- EXERCISE INPUTS -
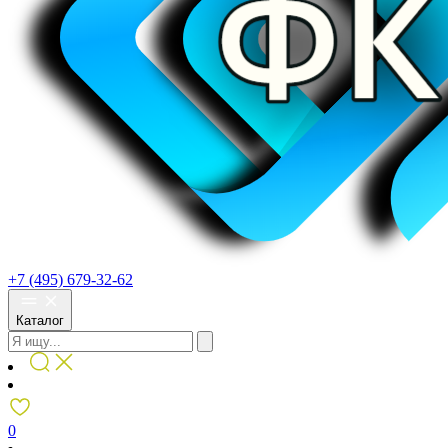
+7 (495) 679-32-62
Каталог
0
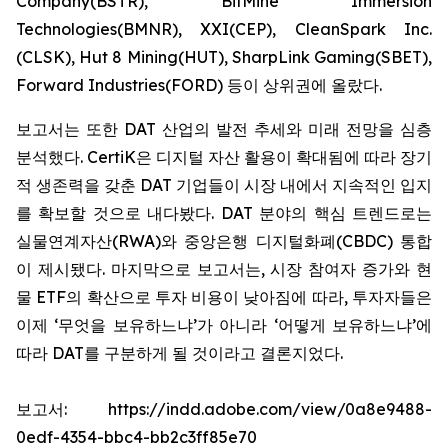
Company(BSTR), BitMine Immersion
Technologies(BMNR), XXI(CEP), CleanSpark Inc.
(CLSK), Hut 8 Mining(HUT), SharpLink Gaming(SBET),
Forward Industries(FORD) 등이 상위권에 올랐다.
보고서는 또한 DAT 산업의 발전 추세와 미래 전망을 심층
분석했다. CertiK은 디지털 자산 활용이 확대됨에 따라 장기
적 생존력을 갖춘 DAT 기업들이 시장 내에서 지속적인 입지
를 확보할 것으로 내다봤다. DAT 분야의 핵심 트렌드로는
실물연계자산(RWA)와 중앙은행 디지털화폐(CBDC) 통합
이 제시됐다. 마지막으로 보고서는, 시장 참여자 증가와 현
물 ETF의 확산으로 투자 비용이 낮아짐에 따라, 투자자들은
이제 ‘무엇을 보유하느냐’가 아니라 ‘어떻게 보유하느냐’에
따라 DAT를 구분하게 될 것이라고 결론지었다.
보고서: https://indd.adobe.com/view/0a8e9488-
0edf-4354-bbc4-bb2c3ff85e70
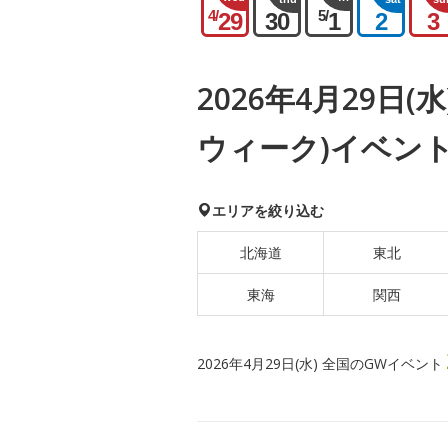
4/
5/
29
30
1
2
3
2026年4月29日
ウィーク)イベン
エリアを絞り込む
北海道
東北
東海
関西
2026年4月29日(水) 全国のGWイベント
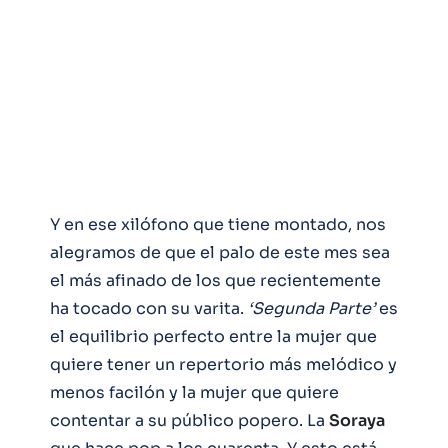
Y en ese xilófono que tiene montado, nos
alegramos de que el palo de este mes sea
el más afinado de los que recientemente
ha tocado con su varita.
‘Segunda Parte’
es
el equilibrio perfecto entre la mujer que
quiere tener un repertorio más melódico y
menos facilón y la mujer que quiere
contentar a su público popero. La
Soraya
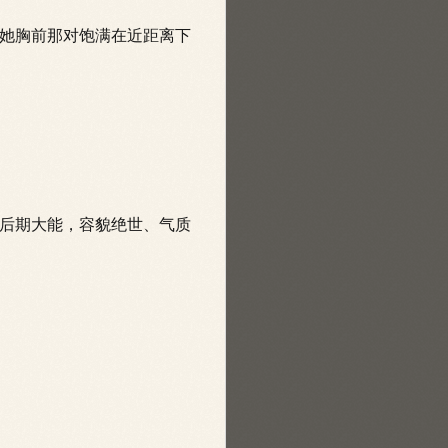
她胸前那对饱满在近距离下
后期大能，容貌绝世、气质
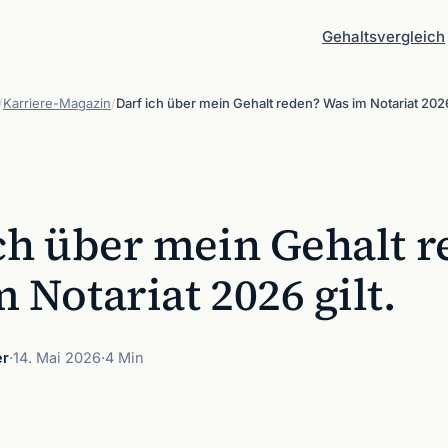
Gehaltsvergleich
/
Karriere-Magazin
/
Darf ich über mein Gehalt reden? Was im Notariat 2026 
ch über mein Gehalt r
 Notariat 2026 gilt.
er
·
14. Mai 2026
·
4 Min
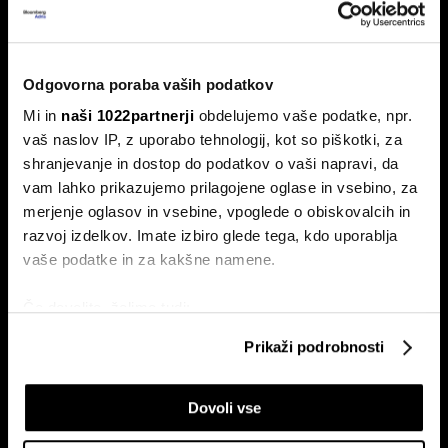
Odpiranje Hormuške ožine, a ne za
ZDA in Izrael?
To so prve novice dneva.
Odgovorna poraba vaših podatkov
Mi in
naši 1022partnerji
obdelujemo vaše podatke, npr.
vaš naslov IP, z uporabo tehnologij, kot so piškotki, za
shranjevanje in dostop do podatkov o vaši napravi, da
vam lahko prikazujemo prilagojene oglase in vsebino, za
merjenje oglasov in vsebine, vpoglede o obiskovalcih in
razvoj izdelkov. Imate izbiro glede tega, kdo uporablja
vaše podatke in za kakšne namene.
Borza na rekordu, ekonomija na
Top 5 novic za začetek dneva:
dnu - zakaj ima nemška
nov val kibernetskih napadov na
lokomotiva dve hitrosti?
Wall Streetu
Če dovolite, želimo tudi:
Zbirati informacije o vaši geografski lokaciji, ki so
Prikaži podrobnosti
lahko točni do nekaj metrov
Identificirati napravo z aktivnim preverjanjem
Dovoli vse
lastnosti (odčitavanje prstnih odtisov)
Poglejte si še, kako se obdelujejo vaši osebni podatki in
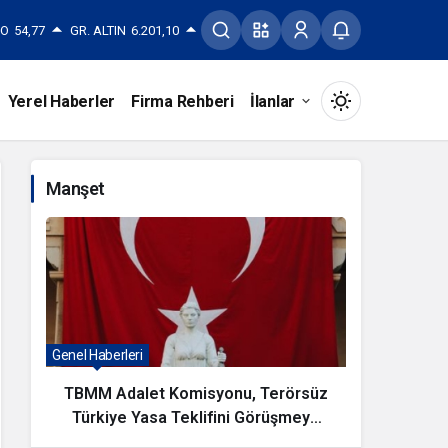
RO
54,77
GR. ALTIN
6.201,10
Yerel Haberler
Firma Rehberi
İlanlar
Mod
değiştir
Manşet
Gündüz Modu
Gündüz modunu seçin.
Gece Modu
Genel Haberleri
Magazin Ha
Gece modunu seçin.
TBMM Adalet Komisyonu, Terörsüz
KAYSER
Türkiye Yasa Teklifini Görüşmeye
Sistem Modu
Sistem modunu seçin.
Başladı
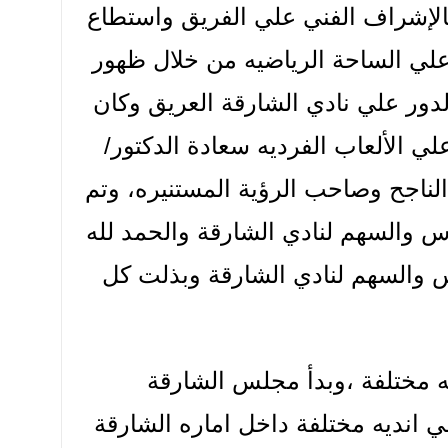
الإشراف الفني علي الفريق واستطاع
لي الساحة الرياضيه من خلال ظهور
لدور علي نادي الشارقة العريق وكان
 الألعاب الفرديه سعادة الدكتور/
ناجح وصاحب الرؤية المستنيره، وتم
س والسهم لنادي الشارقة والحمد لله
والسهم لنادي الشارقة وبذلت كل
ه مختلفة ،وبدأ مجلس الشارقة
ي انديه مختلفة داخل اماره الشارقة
...
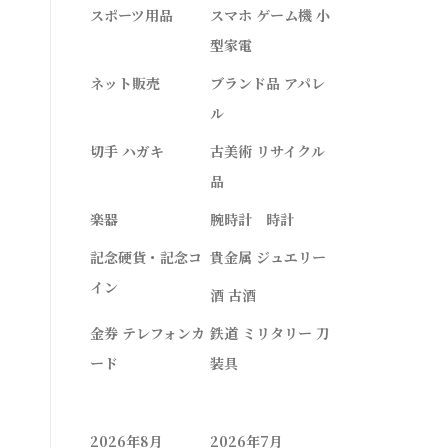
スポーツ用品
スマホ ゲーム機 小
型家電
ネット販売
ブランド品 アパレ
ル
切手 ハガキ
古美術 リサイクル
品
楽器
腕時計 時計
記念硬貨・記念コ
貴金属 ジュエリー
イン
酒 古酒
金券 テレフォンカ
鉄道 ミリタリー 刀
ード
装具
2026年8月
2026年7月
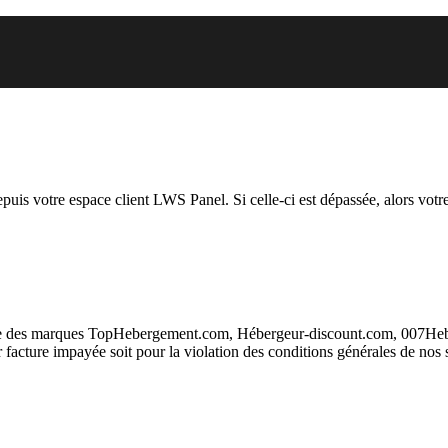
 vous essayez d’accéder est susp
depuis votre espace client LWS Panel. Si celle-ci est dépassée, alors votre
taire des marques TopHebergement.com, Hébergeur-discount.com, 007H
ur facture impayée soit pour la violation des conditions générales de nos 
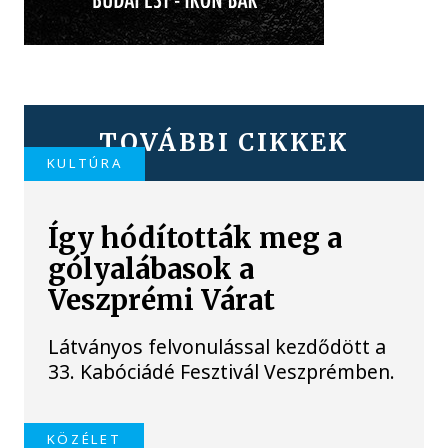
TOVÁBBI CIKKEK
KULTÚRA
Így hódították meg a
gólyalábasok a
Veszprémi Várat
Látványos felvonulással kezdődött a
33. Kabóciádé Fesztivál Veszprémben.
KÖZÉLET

- THE PROBLEM -
Each line above that contains the string "podatkov" should be identified and copied.

- SOLUTION TO THIS EXERCISE -
Odgovorna poraba vaših podatkov
shranjevanje in dostop do podatkov o vaši napravi, da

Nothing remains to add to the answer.